The data in table 1 summarise the physiological status of the subjects at visit 1. Mean spirometry values showed moderate airway obstruction with a reduced inspiratory capacity similar to values elsewhere.2 Approximately half the subjects were in respiratory failure (mainly type 1).

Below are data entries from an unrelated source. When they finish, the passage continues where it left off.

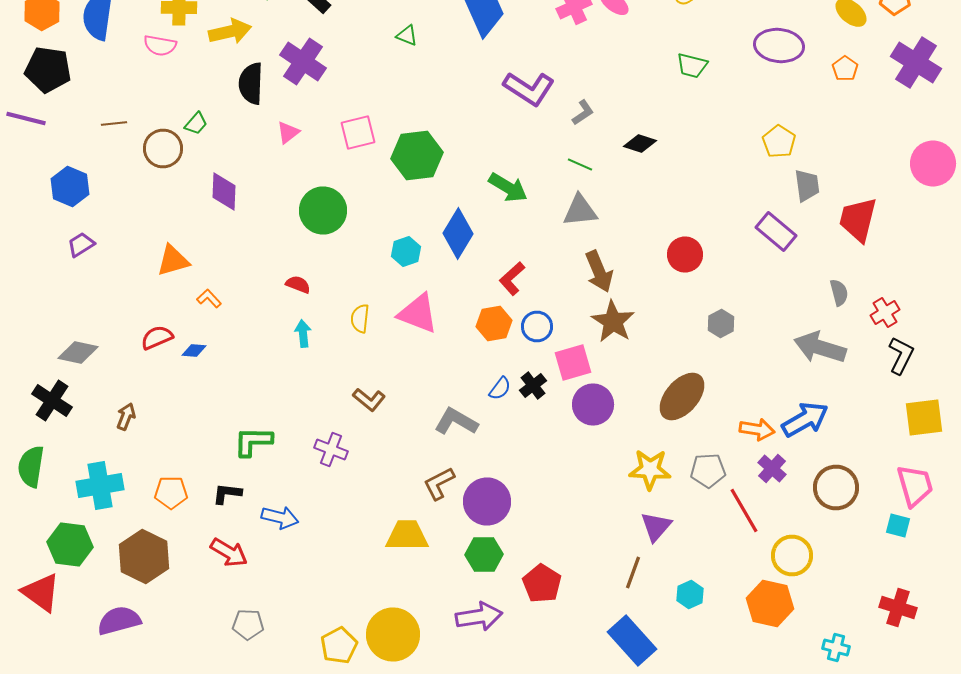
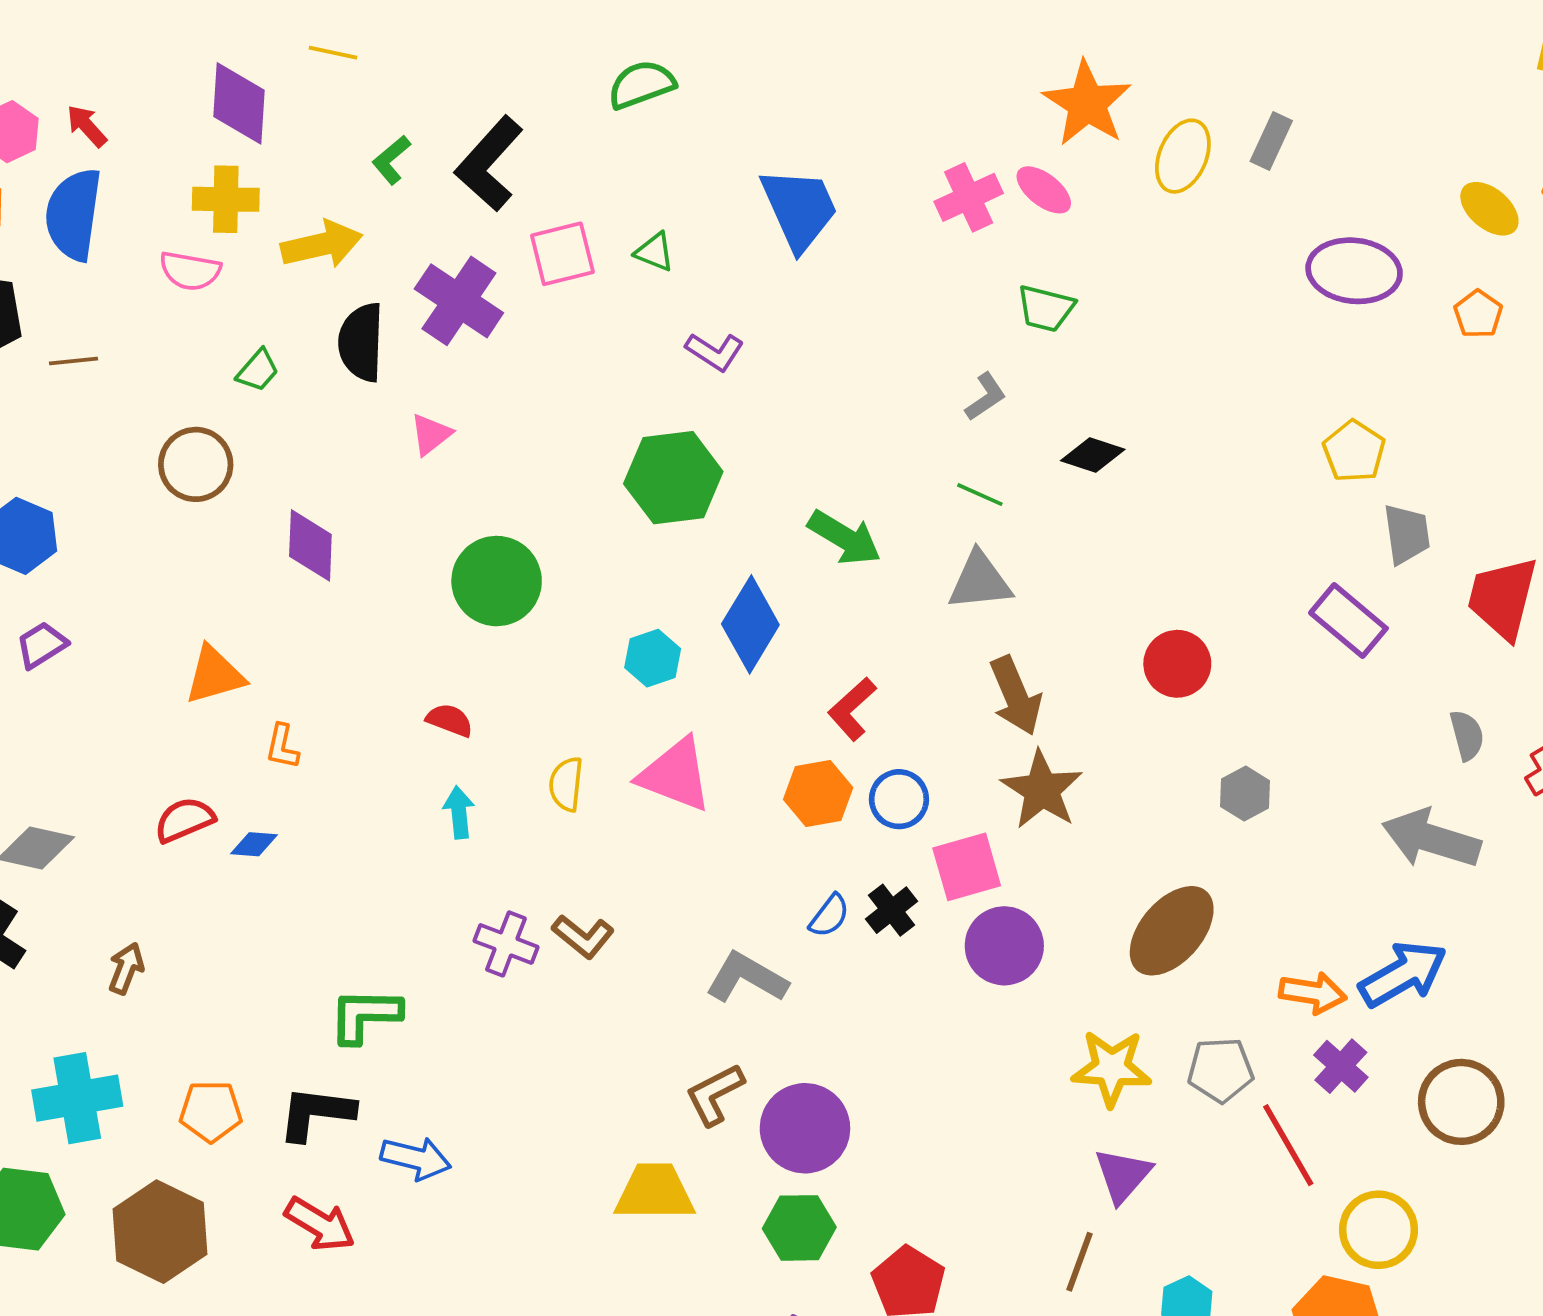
green trapezoid: (692, 66) -> (1046, 308), moved
purple L-shape: (529, 88) -> (715, 352), moved, size x0.6
brown line: (114, 124) -> (73, 361), moved
green trapezoid: (196, 124) -> (258, 370), moved
pink square: (358, 132) -> (562, 254), moved
orange L-shape: (209, 298) -> (282, 747), turned -125
purple cross: (331, 450) -> (506, 944), moved
black L-shape: (227, 494) -> (316, 1113), size x1.4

The oscillometry results showed increased magnitude of Rrs and Xrs compared with normal values.10 Expiratory flow limitation (indicated by ΔXrs) was present to some degree in 37 of the 39 subjects at visit 1. If expiratory flow limitation was present, not all breaths were necessarily affected, the proportion ranging from 0% to 100% with a mean of 68% (table 1). The number showing flow limitation dropped on subsequent visits to 30 of 37 subjects at visit 2 and 24 of 36 subjects at visit 3. The patients were more symptomatic than normal, reflected by their VAS scores for sleep, wheeze and mobility and by their values on the TDI scale. ADLs were severely impaired and HRQOL was poor, with SGRQ values higher than those quoted by Spencer and Jones.7

Table 1 Baseline values from visit 1.

Baseline values
Number (n, male) 39 (16)
Age (years) 63.1 (6.9)
Number with BMI <25:25–30:>30 19:13:7
Smoking history
 Ex or current smokers:lifelong non‐smokers 39:0
 Pack‐years 40 (10–100)*
Time interval (days)
 Admission–visit 1 2 (0–3)*
 Visit 1–visit 2 7 (3–15)*
 Visit 1–visit 3 42 (35–102)*
Spirometry
 VC
  Litre 2.45 (0.90)
  % predicted 88 (25)
 FEV1
  Litre 0.96 (0.42)
  % predicted 43 (16)
 FEV1/VC (%) 40 (10)
 PEF
  l/s 2.75 (1.11)
  % predicted 43 (16)
 IC
  Litre 1.70 (0.65)
  % predicted 77 (28)
Capillary earlobe blood gases
 PaO2 (kPa) 8.07 (1.35)
 PaCO2 (kPa) 4.74 (0.77)
Breathing pattern
 Respiratory rate (/min) 19.3 (5.6)
 Tidal volume (l) 0.737 (0.249)
Oscillometry
 Rrs (kPa. s/l) 0.605 (0.194)
 Xrs (kPa. s/l) −0.594 (0.269)
 Rrs,insp (kPa. s/l) 0.517 (0.152)
 Xrs,insp (kPa. s/l) −0.298 (0.117)
 Rrs,exp (kPa. s/l) 0.658 (0.231)
 Xrs,exp (kPa. s/l) −0.776 (0.389)
 %FL (%) 68 (35)
Symptom score
 VAS
  Sleep −37.6 (42.7)
  Wheeze −39.4 (36.0)
  Mobility −65.8 (34.5)
 Paggiaro 9.18 (2.73)
Dyspnoea
 VAS 39.7 (25.9)
 BDI 3.79 (2.58)
 TDI −5.41 (1.55)
 OCD 0.280 (0.088)
 Borg 3.62 (1.54)
Impairment of activities of daily living (LCADL) 54.1 (5.8)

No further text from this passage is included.